Евгения Доброва - Персоны нон грата и грата
Говорили, вроде бы Алиса — талантливая скрипачка; мне же ничего, кроме ее гитарных запилов, услышать не удалось: Алиса пропила свою скрипку за год до нашего знакомства. Высокопоставленные родители просили ее постричься (пейсы, сопля, зеленые волосы…) и устроиться на работу. Она — торговала шмалью на Пушке и торжественно посылала их на %уй.
Алиса винтилась в ноги, все вены на ее ступнях были в дорожках, но руки зато были чистыми. Она писала стихи, и этого драйва хватало на десятерых. Когда я общалась с ней — в это время и я писала в день по стихотворению.
И я попалась.
Неожиданно для себя самой я была поймана ею так, что, если бы даже невольный-медиум-Алиса и попыталась нарочно, из любопытства, допустим, кого-нибудь так изловить — вряд ли бы у нее получилось это лучше, нежели со мной.
Алиса была слишком идеальна в этой спасительной для меня неправильности.
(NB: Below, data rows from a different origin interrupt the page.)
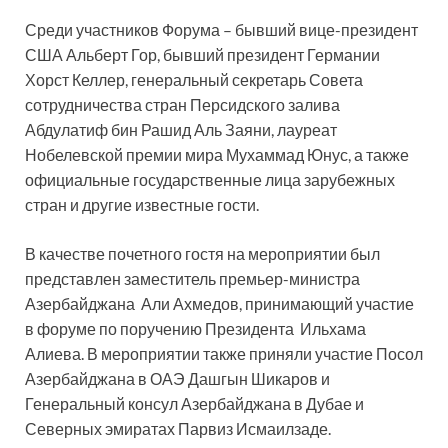
Среди участников Форума – бывший вице-президент
США Альберт Гор, бывший президент Германии
Хорст Келлер, генеральный секретарь Совета
сотрудничества стран Персидского залива
Абдулатиф бин Рашид Аль Заяни, лауреат
Нобелевской премии мира Мухаммад Юнус, а также
официальные государственные лица зарубежных
стран и другие известные гости.
В качестве почетного гостя на мероприятии был
представлен заместитель премьер-министра
Азербайджана Али Ахмедов, принимающий участие
в форуме по поручению Президента Ильхама
Алиева. В мероприятии также приняли участие Посол
Азербайджана в ОАЭ Дашгын Шикаров и
Генеральный консул Азербайджана в Дубае и
Северных эмиратах Парвиз Исмаилзаде.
Она подчиняла негласно — и была права.
Но однажды я попыталась бороться. Для самоуспокоения мне было нужно сравнять ее с остальными, заглушить все усиливающееся осознание ее исключительности, вернуть ее в человеческую реальность (к которой все-таки относилась и я) абсолютно любыми, пусть даже примитивными и постыдными средствами.
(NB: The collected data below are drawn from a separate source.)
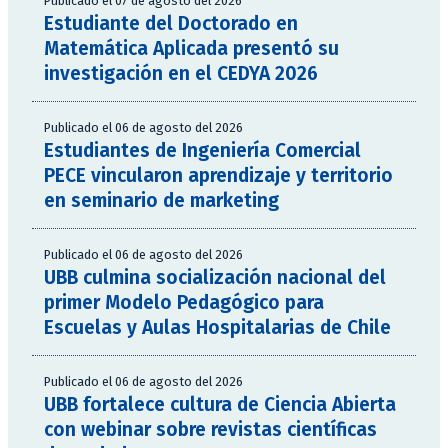
Publicado el 07 de agosto del 2026
Estudiante del Doctorado en
Matemática Aplicada presentó su
investigación en el CEDYA 2026
Publicado el 06 de agosto del 2026
Estudiantes de Ingeniería Comercial
PECE vincularon aprendizaje y territorio
en seminario de marketing
Publicado el 06 de agosto del 2026
UBB culmina socialización nacional del
primer Modelo Pedagógico para
Escuelas y Aulas Hospitalarias de Chile
Publicado el 06 de agosto del 2026
UBB fortalece cultura de Ciencia Abierta
con webinar sobre revistas científicas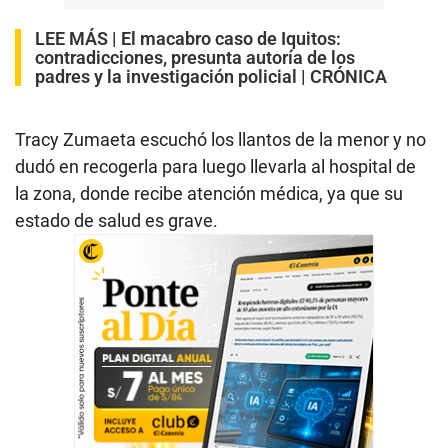
LEE MÁS |
El macabro caso de Iquitos:
contradicciones, presunta autoría de los
padres y la investigación policial | CRÓNICA
Tracy Zumaeta escuchó los llantos de la menor y no
dudó en recogerla para luego llevarla al hospital de
la zona, donde recibe atención médica, ya que su
estado de salud es grave.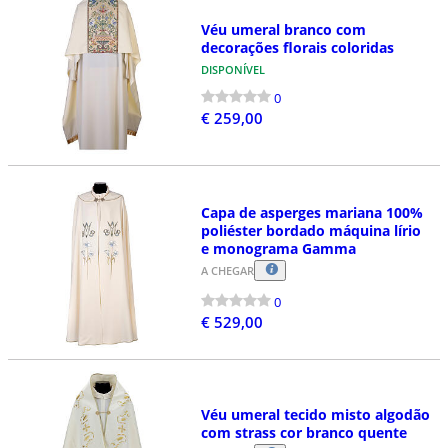
Véu umeral branco com
decorações florais coloridas
DISPONÍVEL
0
€ 259,00
Capa de asperges mariana 100%
poliéster bordado máquina lírio
e monograma Gamma
A CHEGAR
0
€ 529,00
Véu umeral tecido misto algodão
com strass cor branco quente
Алиса разводила кошек. И вот однажды, когда мы с ней в очередной раз ловили этих разбегающихся в разные стороны приготовленных для продажи ее самых лучших в Москве, чемпионно-медальных пушистых сибирских зверей (о, идиотизм ситуации), я внутренне решилась и, в первый раз за все время, проведенное с нею, назвала ее дурой, понятно, в контексте разбегающихся тварей. Произнесла несмело: «Дура что ли, — держи!» — как бы примеривая к ней это слово.
Она его одевать не стала.
На следующий день после кошек, прощаясь со мной где-то в метро, она протянула мне руку в черной блестящей перчатке и сказала:
— Пока. Я позвоню.
И я поняла, что она не позвонит мне никогда, — но это вовсе не значило, что я стала свободна. Потому что я уже не могла обойтись без ночного метро и проспекта, без квартиры с лепным потолком и допотопной колонкой, без Алисы, без гипнотизирующих зеленых глаз, без того так любезно и так небрежно предоставленного ею мира, который быстро, слишком быстро стал и моим. Я уже не писала в день по стихотворению.
Существование Алисы где-то во вселенной все еще не давало мне покоя, когда появилась Чебурашка. Чебурашка заменила Алису — это было единственное выпадение из моей магической клетки: дело было в Царицыно. Усадьба Царицыно.
Раннее утро. Усадьба Царицыно из окна; залитые солнцем лужайки, сверкание Борисовских прудов, и лошади на высоком холме. Чебурашка. Она была ведьмой в четвертом поколении. В ее квартире всегда жило много народу, и никто из постояльцев не знал, почему ее звали как невкусную детскую пасту. Чебурашка была моей системной сестрой. Она — невероятно толстая, некрасивая и закомплексованная девица. В детстве ее ненавидели дети, и однажды, собравшись, они воплотили томившее их злое чувство в нечто большее, нежели просто слова: после уроков (начальная школа) ее изловили одноклассники, дружно задрали ей юбку — и выплеснули — прямо на колготки — флакончик краденной из кабинета химии соляной кислоты… Колготки растворились, и дальше с ней стало все ясно.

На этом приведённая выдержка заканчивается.